About 80% of the poultry farmers researched in Uganda know how to use
medicinal plants to treat poultry diseases, according to research
carried out by Makerere University in central and eastern Uganda.
Professor Bukenya Ziraba from Makerere University Department of Botany
said that there are plenty farmers are in fact using medicinal plant to
treat coughs, diarrhoea, swollen eyes, mites, worms and lice as well as
Newcastle prophylaxis and coccidiosis.
The research was carried out in Mbale, Rakai and Mbarara districts.
Medicinal plant species like Capsicum frutescens (kamulali) and cannabis
sativa (enjaga) were used in all the three districts, while Nicotiana
tobaccum (taaba), Aloe sp (lukaka), Vernonia amygadalina (omubirizi) and
tagets mihuta (kawunyira) species were used in Rakai and Mbarara.

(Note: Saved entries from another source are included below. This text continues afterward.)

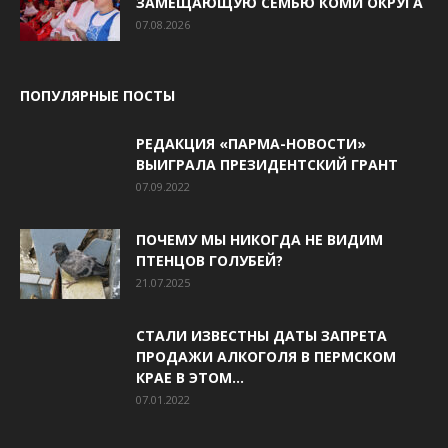
ЗАМЕЩАЮЩУЮ СЕМЬЮ КОМИ ОКРУГА
07.08.2026
ПОПУЛЯРНЫЕ ПОСТЫ
РЕДАКЦИЯ «ПАРМА-НОВОСТИ»
ВЫИГРАЛА ПРЕЗИДЕНТСКИЙ ГРАНТ
07.09.2022
ПОЧЕМУ МЫ НИКОГДА НЕ ВИДИМ
ПТЕНЦОВ ГОЛУБЕЙ?
21.07.2025
СТАЛИ ИЗВЕСТНЫ ДАТЫ ЗАПРЕТА
ПРОДАЖИ АЛКОГОЛЯ В ПЕРМСКОМ
КРАЕ В ЭТОМ...
07.01.2022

Ziraba says that the most common way of preparing and administering of
the medicine is simply to crush the plant material, add water and
administer the concoction orally.
"Since some of the farmers cannot afford to buy modern poultry drugs,
medicinal plants work as a substitute," he says, adding that using
medicinal plants saves farmers losses due to outbreaks of diseases.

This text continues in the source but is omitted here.